Ingratitudine? No, più semplicemente è la classica storia del più puro che epura il puro precedente. Il tema è però del coinvolgimento di Scalfaro nella trattativa sgonfia il caso giudiziario elaborato dalla procura di Palermo. Scalfaro fu eletto proprio come risposta del parlamento alle stragi mafiose. Il vecchio senatore Dc fu considerato allora, e deve essere considerato tuttora, un galantuomo, un vecchio uomo di Stato, molto conservatore, che mai avrebbe fatto compromessi con la malavita. La sua vita è stata limpida. Può un uomo così aver trattato alla pari con le cosche? Mi sembra una barzelletta.
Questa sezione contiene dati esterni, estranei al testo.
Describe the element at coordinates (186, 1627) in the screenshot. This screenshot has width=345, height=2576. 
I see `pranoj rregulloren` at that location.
Eppure, pur di dimostrare che il problema è lo Stato e non la mafia, si dà credito a questa versione. Per me la storia finisce qui. Aspetto ancora di vedere le prove di questa famosa trattativa imbastita da carabinieri che la mafia l’hanno contrasta e da uomini politici integerrimi, da Conso a Scalfaro. Credo che la pubblica opinione non si berrà queste tesi. Del resto nessuno ha scritto che le centocinquantamila firme a sostegno della procura di Palermo sono state un boomerang. Per una ragione semplice. Sono poche. È come se ogni lettore del Fatto abbia convinto solo un’altra persona firmare. Eppure io non credo che nel nostro Paese siano solo centocinquantamila le persone che sono contrarie alla mafia e ai comportamenti conniventi con essa.
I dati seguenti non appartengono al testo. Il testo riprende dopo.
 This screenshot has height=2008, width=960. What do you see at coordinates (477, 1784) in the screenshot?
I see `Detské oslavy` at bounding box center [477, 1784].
Questo dovrebbe far riflettere il pm Ingroia. Da mesi ha scelto di fare interviste e dibattiti politici. È nel suo diritto di cittadino, anche se dovrebbe accettare che vi sia chi non approva o non condivide che una magistrato chieda l’accantonamento dei politici tout court. Sono dell’avviso che le polemiche contro Ingroia vadano centellinate. Un procuratore di Palermo vive una situazione di indubbio pericolo e mai bisogna dare alla mafia l’impressione che sia solo. Tuttavia se è giusto chiedere a se stessi e alla politica questa autolimitazione a tutela di Ingroia, lo stesso Ingroia deve rendersi conto che non tutti possono accettare il suo modo di vedere le cose e di stare nella vita pubblica. Servirebbe una buona dose di buon senso in Ingroia e nei suoi critici.
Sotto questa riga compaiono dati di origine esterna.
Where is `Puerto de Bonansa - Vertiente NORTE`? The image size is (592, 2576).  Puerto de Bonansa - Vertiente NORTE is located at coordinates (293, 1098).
Parlo anche di me stesso. Non sono un ammiratore di Ingroia, lo giudico sui fatti che nel suo caso sono i risultato processuali delle sue inchieste, noto che i suoi supporter lo espongono a brutte figure, le 150 mila firme appunto, lo vorrei silenzioso non per tacitarlo ma per avere la prova che è operoso. Tutto qui. Per il resto preferisco dimenticarlo come oggetto di polemica. E’ a Palermo. È in prima linea, può bastare questo.